▶ _Records to process_:
━━━

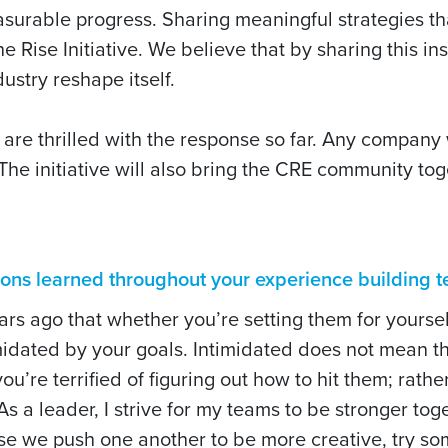
surable progress. Sharing meaningful strategies th
he Rise Initiative. We believe that by sharing this i
ustry reshape itself.
are thrilled with the response so far. Any company
 The initiative will also bring the CRE community tog
sons learned throughout your experience building
s ago that whether you’re setting them for yoursel
dated by your goals. Intimidated does not mean th
u’re terrified of figuring out how to hit them; rathe
 a leader, I strive for my teams to be stronger tog
use we push one another to be more creative, try s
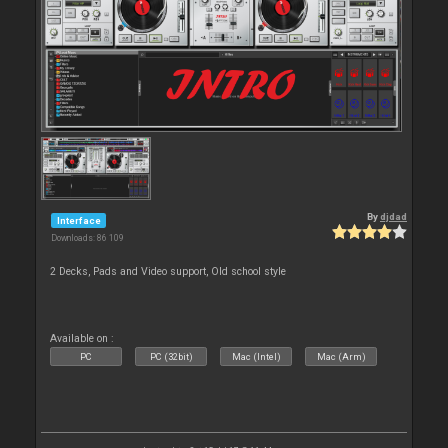
By
djdad
Interface
Downloads: 86 109
2 Decks, Pads and Video support, Old school style
Available on :
PC
PC (32bit)
Mac (Intel)
Mac (Arm)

━━━

Please reproduce the material above word for word, without its images.

surable progress. Sharing meaningful strategies th
he Rise Initiative. We believe that by sharing this i
ustry reshape itself.
are thrilled with the response so far. Any company
 The initiative will also bring the CRE community tog
sons learned throughout your experience building
s ago that whether you’re setting them for yoursel
dated by your goals. Intimidated does not mean th
u’re terrified of figuring out how to hit them; rathe
 a leader, I strive for my teams to be stronger tog
use we push one another to be more creative, try s
By
djdad
Interface
Downloads: 86 109
2 Decks, Pads and Video support, Old school style
Available on :
PC
PC (32bit)
Mac (Intel)
Mac (Arm)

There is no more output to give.